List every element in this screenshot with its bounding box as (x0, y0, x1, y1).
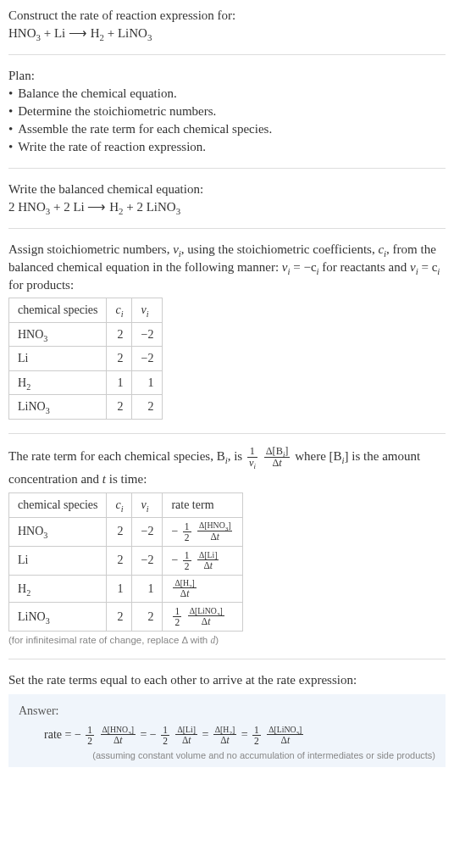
table-row: Li 2 −2 − 12 Δ[Li]Δt (9, 546, 243, 575)
divider (8, 54, 446, 55)
col-nu: νi (132, 298, 163, 323)
answer-header: Answer: (19, 703, 435, 720)
table-row: LiNO3 2 2 (9, 395, 163, 420)
col-nu: νi (132, 492, 163, 517)
table-header-row: chemical species ci νi rate term (9, 492, 243, 517)
stoich-table: chemical species ci νi HNO3 2 −2 Li 2 −2… (8, 298, 163, 420)
unbalanced-equation: HNO3 + Li ⟶ H2 + LiNO3 (8, 25, 446, 42)
divider (8, 228, 446, 229)
col-species: chemical species (9, 492, 107, 517)
rate-term-text: The rate term for each chemical species,… (8, 446, 446, 489)
plan-item: •Write the rate of reaction expression. (8, 138, 446, 156)
table-row: HNO3 2 −2 (9, 322, 163, 347)
answer-box: Answer: rate = − 12 Δ[HNO3]Δt = − 12 Δ[L… (8, 694, 446, 767)
balanced-equation: 2 HNO3 + 2 Li ⟶ H2 + 2 LiNO3 (8, 198, 446, 216)
balanced-header: Write the balanced chemical equation: (8, 181, 446, 198)
col-c: ci (107, 492, 132, 517)
table-row: H2 1 1 (9, 370, 163, 395)
col-species: chemical species (9, 298, 107, 323)
divider (8, 659, 446, 659)
rate-term-table: chemical species ci νi rate term HNO3 2 … (8, 492, 243, 632)
prompt-line: Construct the rate of reaction expressio… (8, 7, 446, 25)
plan-item: •Balance the chemical equation. (8, 85, 446, 103)
table-row: LiNO3 2 2 12 Δ[LiNO3]Δt (9, 603, 243, 632)
table-header-row: chemical species ci νi (9, 298, 163, 323)
col-rate: rate term (163, 492, 243, 517)
table-row: Li 2 −2 (9, 347, 163, 371)
answer-assumption-note: (assuming constant volume and no accumul… (19, 749, 435, 762)
assign-text: Assign stoichiometric numbers, νi, using… (8, 241, 446, 294)
divider (8, 433, 446, 434)
final-instruction: Set the rate terms equal to each other t… (8, 671, 446, 689)
rate-expression: rate = − 12 Δ[HNO3]Δt = − 12 Δ[Li]Δt = Δ… (19, 725, 435, 746)
table-row: HNO3 2 −2 − 12 Δ[HNO3]Δt (9, 517, 243, 546)
divider (8, 168, 446, 169)
plan-item: •Determine the stoichiometric numbers. (8, 103, 446, 120)
table-row: H2 1 1 Δ[H2]Δt (9, 575, 243, 602)
infinitesimal-note: (for infinitesimal rate of change, repla… (8, 633, 446, 647)
plan-item: •Assemble the rate term for each chemica… (8, 120, 446, 138)
col-c: ci (107, 298, 132, 323)
plan-header: Plan: (8, 67, 446, 85)
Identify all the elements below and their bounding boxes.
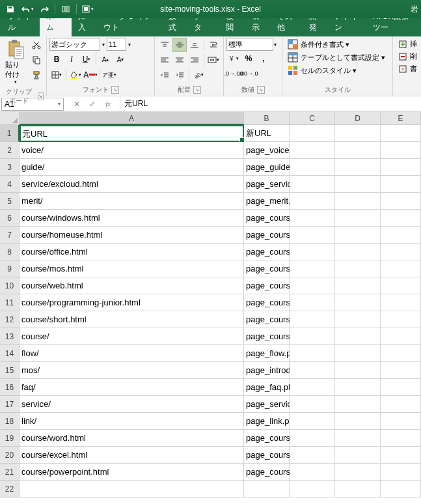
cell[interactable]: [335, 328, 381, 345]
cell[interactable]: page_course_short.php: [244, 311, 290, 328]
cell[interactable]: mos/: [20, 362, 244, 379]
align-center-button[interactable]: [172, 53, 187, 67]
cell[interactable]: page_voice.php: [244, 142, 290, 159]
cell[interactable]: [290, 345, 335, 362]
row-header[interactable]: 19: [0, 430, 20, 447]
cell[interactable]: course/powerpoint.html: [20, 464, 244, 481]
percent-button[interactable]: %: [241, 51, 256, 66]
cell[interactable]: page_course_excel.php: [244, 447, 290, 464]
bold-button[interactable]: B: [49, 52, 64, 66]
comma-button[interactable]: ,: [256, 51, 271, 66]
align-right-button[interactable]: [187, 53, 202, 67]
row-header[interactable]: 20: [0, 447, 20, 464]
cell[interactable]: course/short.html: [20, 311, 244, 328]
cell[interactable]: [290, 311, 335, 328]
row-header[interactable]: 7: [0, 227, 20, 244]
cell[interactable]: 新URL: [244, 125, 290, 142]
align-top-button[interactable]: [157, 38, 172, 52]
cell[interactable]: course/office.html: [20, 244, 244, 260]
chevron-down-icon[interactable]: ▾: [58, 101, 61, 107]
cell[interactable]: 元URL: [20, 125, 244, 142]
cell[interactable]: [290, 142, 335, 159]
cell[interactable]: faq/: [20, 379, 244, 396]
name-box[interactable]: A1▾: [1, 98, 64, 111]
row-header[interactable]: 3: [0, 159, 20, 176]
cell[interactable]: [290, 193, 335, 210]
cell[interactable]: [290, 328, 335, 345]
cell[interactable]: page_merit.php: [244, 193, 290, 210]
wrap-text-button[interactable]: [206, 38, 221, 52]
row-header[interactable]: 17: [0, 396, 20, 413]
cell[interactable]: [335, 464, 381, 481]
select-all-button[interactable]: [0, 112, 20, 125]
decrease-font-button[interactable]: A▾: [113, 52, 128, 66]
row-header[interactable]: 12: [0, 311, 20, 328]
cell[interactable]: [335, 311, 381, 328]
align-middle-button[interactable]: [172, 38, 187, 52]
row-header[interactable]: 21: [0, 464, 20, 481]
cell[interactable]: [381, 244, 421, 260]
cell[interactable]: [381, 260, 421, 277]
cancel-formula-button[interactable]: ✕: [70, 98, 83, 111]
phonetic-button[interactable]: ア亜▾: [102, 68, 116, 82]
cell[interactable]: page_course_mos.php: [244, 260, 290, 277]
cell[interactable]: [381, 430, 421, 447]
cell[interactable]: [381, 193, 421, 210]
cell[interactable]: [335, 362, 381, 379]
cell[interactable]: [381, 413, 421, 430]
cell[interactable]: page_course_windows.php: [244, 210, 290, 227]
font-name-input[interactable]: [49, 38, 100, 51]
cell[interactable]: [290, 413, 335, 430]
merge-button[interactable]: ▾: [206, 53, 221, 67]
row-header[interactable]: 18: [0, 413, 20, 430]
cell[interactable]: [290, 125, 335, 142]
cell[interactable]: page_course_powerpoint.php: [244, 464, 290, 481]
cell[interactable]: page_service_excloud.php: [244, 176, 290, 193]
row-header[interactable]: 6: [0, 210, 20, 227]
cell[interactable]: page_guide.php: [244, 159, 290, 176]
decrease-decimal-button[interactable]: .00→.0: [241, 66, 256, 81]
cell[interactable]: course/word.html: [20, 430, 244, 447]
cell[interactable]: [290, 277, 335, 294]
row-header[interactable]: 11: [0, 294, 20, 311]
cell[interactable]: [335, 125, 381, 142]
cell[interactable]: [290, 447, 335, 464]
cell[interactable]: course/web.html: [20, 277, 244, 294]
cell[interactable]: [290, 260, 335, 277]
row-header[interactable]: 5: [0, 193, 20, 210]
cell[interactable]: [290, 244, 335, 260]
cell[interactable]: page_link.php: [244, 413, 290, 430]
cell[interactable]: guide/: [20, 159, 244, 176]
cell[interactable]: merit/: [20, 193, 244, 210]
cell[interactable]: [335, 396, 381, 413]
cell[interactable]: page_course_word.php: [244, 430, 290, 447]
cell[interactable]: [290, 362, 335, 379]
cell[interactable]: [381, 294, 421, 311]
cell[interactable]: [381, 277, 421, 294]
cell[interactable]: course/mos.html: [20, 260, 244, 277]
cell[interactable]: [381, 362, 421, 379]
align-left-button[interactable]: [157, 53, 172, 67]
align-bottom-button[interactable]: [187, 38, 202, 52]
cell[interactable]: page_course_office.php: [244, 244, 290, 260]
qat-button-2[interactable]: ▾: [79, 2, 95, 16]
cell[interactable]: [335, 244, 381, 260]
cell[interactable]: [290, 210, 335, 227]
cell[interactable]: [290, 396, 335, 413]
cell[interactable]: page_faq.php: [244, 379, 290, 396]
row-header[interactable]: 8: [0, 244, 20, 260]
cell[interactable]: [290, 430, 335, 447]
cell[interactable]: [381, 159, 421, 176]
cell[interactable]: [335, 413, 381, 430]
cell[interactable]: [335, 379, 381, 396]
row-header[interactable]: 10: [0, 277, 20, 294]
increase-indent-button[interactable]: [172, 68, 187, 82]
column-header[interactable]: C: [290, 112, 335, 125]
cell[interactable]: link/: [20, 413, 244, 430]
cell[interactable]: [381, 345, 421, 362]
cell[interactable]: [335, 260, 381, 277]
borders-button[interactable]: ▾: [49, 68, 64, 82]
number-format-select[interactable]: [226, 38, 273, 51]
cell[interactable]: [381, 176, 421, 193]
save-button[interactable]: [3, 2, 18, 16]
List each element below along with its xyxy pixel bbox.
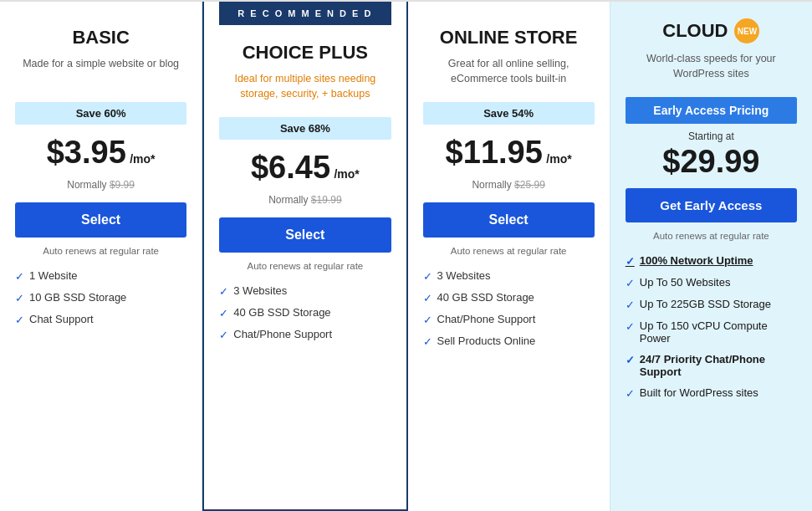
price-normal: Normally $19.99	[219, 194, 391, 206]
features-list: ✓ 1 Website ✓ 10 GB SSD Storage ✓ Chat S…	[15, 269, 186, 326]
check-icon: ✓	[626, 387, 635, 400]
price-main: $3.95	[47, 135, 126, 170]
early-access-badge: Early Access Pricing	[626, 97, 797, 124]
feature-item: ✓ 40 GB SSD Storage	[423, 291, 595, 304]
check-icon: ✓	[219, 307, 228, 319]
auto-renew-text: Auto renews at regular rate	[219, 261, 391, 271]
auto-renew-text: Auto renews at regular rate	[423, 246, 595, 256]
price-normal: Normally $25.99	[423, 179, 595, 191]
price-suffix: /mo*	[130, 152, 155, 166]
check-icon: ✓	[626, 277, 635, 289]
price-block: $6.45 /mo*	[219, 150, 391, 186]
feature-text: 3 Websites	[437, 269, 491, 282]
check-icon: ✓	[626, 299, 635, 311]
feature-item: ✓ 40 GB SSD Storage	[219, 306, 391, 319]
check-icon: ✓	[15, 314, 24, 326]
select-button[interactable]: Select	[423, 202, 595, 238]
feature-text: Chat/Phone Support	[437, 313, 536, 325]
price-main: $6.45	[251, 150, 330, 185]
features-list: ✓ 3 Websites ✓ 40 GB SSD Storage ✓ Chat/…	[219, 284, 391, 341]
new-badge: NEW	[734, 18, 759, 43]
feature-item: ✓ 10 GB SSD Storage	[15, 291, 186, 304]
check-icon: ✓	[423, 314, 432, 326]
early-access-button[interactable]: Get Early Access	[626, 188, 797, 222]
plan-desc: Made for a simple website or blog	[15, 57, 186, 90]
check-icon: ✓	[219, 285, 228, 298]
feature-text: 3 Websites	[233, 284, 287, 297]
feature-item: ✓ 3 Websites	[423, 269, 595, 283]
feature-text: Sell Products Online	[437, 335, 536, 347]
feature-item: ✓ 1 Website	[15, 269, 186, 283]
price-block: $11.95 /mo*	[423, 135, 595, 171]
plan-name: ONLINE STORE	[423, 27, 595, 49]
features-list: ✓ 100% Network Uptime ✓ Up To 50 Website…	[626, 254, 797, 400]
feature-item: ✓ Up To 225GB SSD Storage	[626, 298, 797, 311]
feature-text: 1 Website	[29, 269, 78, 282]
feature-text: Up To 225GB SSD Storage	[640, 298, 771, 310]
check-icon: ✓	[626, 354, 635, 366]
feature-item: ✓ Built for WordPress sites	[626, 386, 797, 400]
save-badge: Save 54%	[423, 102, 595, 125]
auto-renew-text: Auto renews at regular rate	[626, 231, 797, 241]
feature-item: ✓ 24/7 Priority Chat/Phone Support	[626, 353, 797, 378]
check-icon: ✓	[219, 329, 228, 341]
plan-col-basic: BASICMade for a simple website or blogSa…	[0, 2, 202, 511]
check-icon: ✓	[423, 292, 432, 304]
price-main: $29.99	[662, 144, 759, 179]
feature-text: 100% Network Uptime	[640, 254, 753, 267]
check-icon: ✓	[423, 335, 432, 348]
feature-item: ✓ Chat/Phone Support	[219, 328, 391, 341]
auto-renew-text: Auto renews at regular rate	[15, 246, 186, 256]
feature-text: Up To 50 Websites	[640, 276, 731, 289]
plan-desc: Great for all online selling, eCommerce …	[423, 57, 595, 90]
recommended-banner: R E C O M M E N D E D	[219, 2, 391, 25]
plan-col-cloud: CLOUD NEW World-class speeds for your Wo…	[610, 2, 812, 511]
feature-text: Chat/Phone Support	[233, 328, 332, 340]
select-button[interactable]: Select	[219, 217, 391, 253]
feature-text: Chat Support	[29, 313, 94, 325]
starting-at: Starting at	[626, 130, 797, 142]
plan-col-choice-plus: R E C O M M E N D E DCHOICE PLUSIdeal fo…	[202, 2, 407, 511]
feature-item: ✓ 3 Websites	[219, 284, 391, 298]
plan-name: CLOUD NEW	[626, 18, 797, 43]
plan-col-online-store: ONLINE STOREGreat for all online selling…	[408, 2, 610, 511]
save-badge: Save 60%	[15, 102, 186, 125]
feature-item: ✓ Sell Products Online	[423, 335, 595, 348]
plan-desc: World-class speeds for your WordPress si…	[626, 52, 797, 85]
price-main: $11.95	[446, 135, 543, 170]
check-icon: ✓	[626, 320, 635, 333]
feature-item: ✓ Chat Support	[15, 313, 186, 326]
feature-text: Up To 150 vCPU Compute Power	[640, 319, 797, 345]
price-suffix: /mo*	[546, 152, 571, 166]
feature-text: 24/7 Priority Chat/Phone Support	[640, 353, 797, 378]
feature-item: ✓ Up To 50 Websites	[626, 276, 797, 289]
price-suffix: /mo*	[334, 167, 359, 181]
check-icon: ✓	[15, 292, 24, 304]
feature-item: ✓ 100% Network Uptime	[626, 254, 797, 268]
feature-text: 40 GB SSD Storage	[437, 291, 534, 304]
feature-text: Built for WordPress sites	[640, 386, 758, 399]
feature-text: 40 GB SSD Storage	[233, 306, 330, 319]
features-list: ✓ 3 Websites ✓ 40 GB SSD Storage ✓ Chat/…	[423, 269, 595, 348]
check-icon: ✓	[423, 270, 432, 283]
feature-item: ✓ Chat/Phone Support	[423, 313, 595, 326]
plan-name: BASIC	[15, 27, 186, 49]
select-button[interactable]: Select	[15, 202, 186, 238]
price-normal: Normally $9.99	[15, 179, 186, 191]
price-block: $3.95 /mo*	[15, 135, 186, 171]
plan-name: CHOICE PLUS	[219, 42, 391, 64]
pricing-container: BASICMade for a simple website or blogSa…	[0, 0, 812, 511]
check-icon: ✓	[626, 255, 635, 268]
price-block: $29.99	[626, 144, 797, 180]
plan-name-text: CLOUD	[662, 20, 728, 42]
plan-desc: Ideal for multiple sites needing storage…	[219, 72, 391, 105]
feature-text: 10 GB SSD Storage	[29, 291, 126, 304]
feature-item: ✓ Up To 150 vCPU Compute Power	[626, 319, 797, 345]
check-icon: ✓	[15, 270, 24, 283]
save-badge: Save 68%	[219, 117, 391, 140]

= = =

TO DO
Provide nothing but the number of lines in the material above in which the string "normal" is found.

EXPECTED OUTPUT
3